● Your goal
The result should be an exact copy of the entries that follow, with no pictures included.

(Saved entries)
▼

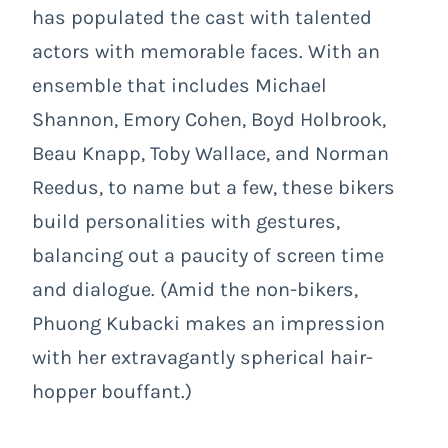
has populated the cast with talented
actors with memorable faces. With an
ensemble that includes Michael
Shannon, Emory Cohen, Boyd Holbrook,
Beau Knapp, Toby Wallace, and Norman
Reedus, to name but a few, these bikers
build personalities with gestures,
balancing out a paucity of screen time
and dialogue. (Amid the non-bikers,
Phuong Kubacki makes an impression
with her extravagantly spherical hair-
hopper bouffant.)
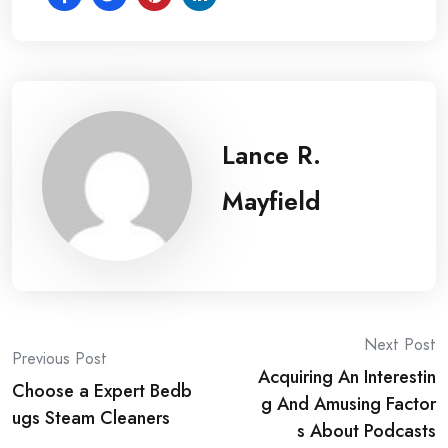
Lance R.
Mayfield
Post
Next Post
Previous Post
Acquiring An Interestin
navigation
Choose a Expert Bedb
g And Amusing Factor
ugs Steam Cleaners
s About Podcasts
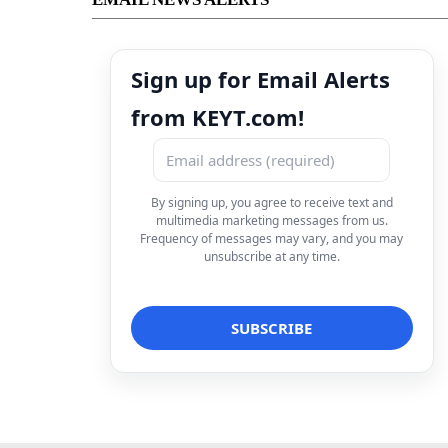
Sign up for Email Alerts
from KEYT.com!
By signing up, you agree to receive text and
multimedia marketing messages from us.
Frequency of messages may vary, and you may
unsubscribe at any time.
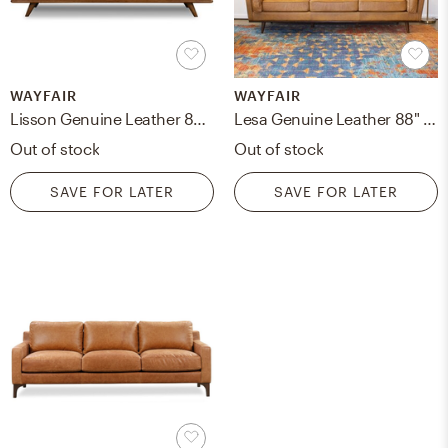
WAYFAIR
WAYFAIR
Lisson Genuine Leather 85'' Square Arms Sofa
Lesa Genuine Leather 88" Square Arm Sofa
Out of stock
Out of stock
SAVE FOR LATER
SAVE FOR LATER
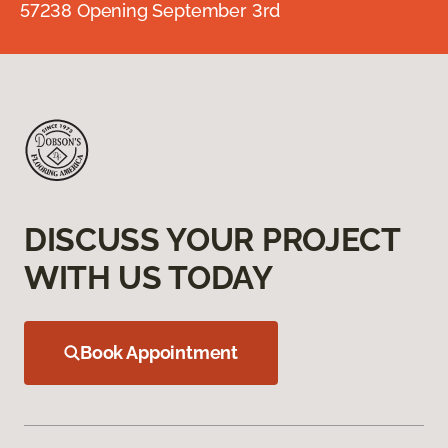
57238 Opening September 3rd
DISCUSS YOUR PROJECT
WITH US TODAY
Book Appointment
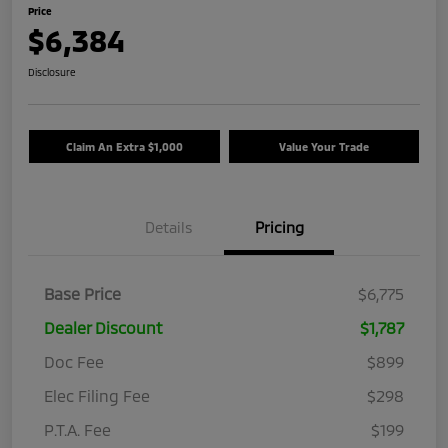
Price
$6,384
Disclosure
Claim An Extra $1,000
Value Your Trade
Details
Pricing
Base Price
$6,775
Dealer Discount
$1,787
Doc Fee
$899
Elec Filing Fee
$298
P.T.A. Fee
$199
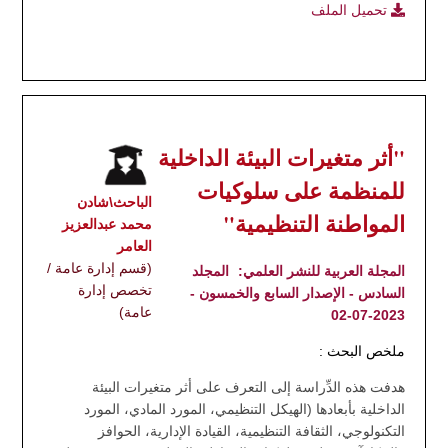
تحميل الملف
"أثر متغيرات البيئة الداخلية
للمنظمة على سلوكيات
الباحث\شادن
المواطنة التنظيمية"
محمد عبدالعزيز
العامر
(قسم إدارة عامة /
المجلد
المجلة العربية للنشر العلمي:
تخصص إدارة
السادس - الإصدار السابع والخمسون -
عامة)
2023-07-02
ملخص البحث :
هدفت هذه الدِّراسة إلى التعرف على أثر متغيرات البيئة
الداخلية بأبعادها (الهيكل التنظيمي، المورد المادي، المورد
التكنولوجي، الثقافة التنظيمية، القيادة الإدارية، الحوافز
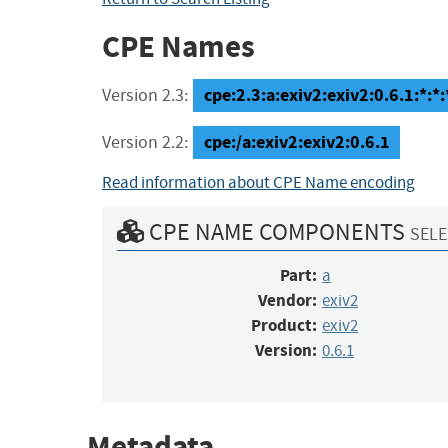
CPE Names
cpe:2.3:a:exiv2:exiv2:0.6.1:*:*:*
Version 2.3:
cpe:/a:exiv2:exiv2:0.6.1
Version 2.2:
Read information about CPE Name encoding
CPE NAME COMPONENTS
SELE
Part:
a
Vendor:
exiv2
Product:
exiv2
Version:
0.6.1
Metadata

▲

● Solution
has populated the cast with talented
actors with memorable faces. With an
ensemble that includes Michael
Shannon, Emory Cohen, Boyd Holbrook,
Beau Knapp, Toby Wallace, and Norman
Reedus, to name but a few, these bikers
build personalities with gestures,
balancing out a paucity of screen time
and dialogue. (Amid the non-bikers,
Phuong Kubacki makes an impression
with her extravagantly spherical hair-
hopper bouffant.)
Lance R.
Mayfield
Post
Next Post
Previous Post
Acquiring An Interestin
navigation
Choose a Expert Bedb
g And Amusing Factor
ugs Steam Cleaners
s About Podcasts
Sign up for Email Alerts
from KEYT.com!
By signing up, you agree to receive text and
multimedia marketing messages from us.
Frequency of messages may vary, and you may
unsubscribe at any time.
WAYFAIR
WAYFAIR
Lisson Genuine Leather 85'' Square Arms Sofa
Lesa Genuine Leather 88" Square Arm Sofa
Out of stock
Out of stock
SAVE FOR LATER
SAVE FOR LATER
57238 Opening September 3rd
DISCUSS YOUR PROJECT
WITH US TODAY
Book Appointment
Price
$6,384
Disclosure
Claim An Extra $1,000
Value Your Trade
Details
Pricing
Base Price
$6,775
Dealer Discount
$1,787
Doc Fee
$899
Elec Filing Fee
$298
P.T.A. Fee
$199
تحميل الملف
"أثر متغيرات البيئة الداخلية
للمنظمة على سلوكيات
الباحث\شادن
المواطنة التنظيمية"
محمد عبدالعزيز
العامر
(قسم إدارة عامة /
المجلد
المجلة العربية للنشر العلمي:
تخصص إدارة
السادس - الإصدار السابع والخمسون -
عامة)
2023-07-02
ملخص البحث :
هدفت هذه الدِّراسة إلى التعرف على أثر متغيرات البيئة
الداخلية بأبعادها (الهيكل التنظيمي، المورد المادي، المورد
التكنولوجي، الثقافة التنظيمية، القيادة الإدارية، الحوافز
CPE Names
cpe:2.3:a:exiv2:exiv2:0.6.1:*:*:*
Version 2.3:
cpe:/a:exiv2:exiv2:0.6.1
Version 2.2:
Read information about CPE Name encoding
CPE NAME COMPONENTS
SELE
Part:
a
Vendor:
exiv2
Product:
exiv2
Version:
0.6.1
Metadata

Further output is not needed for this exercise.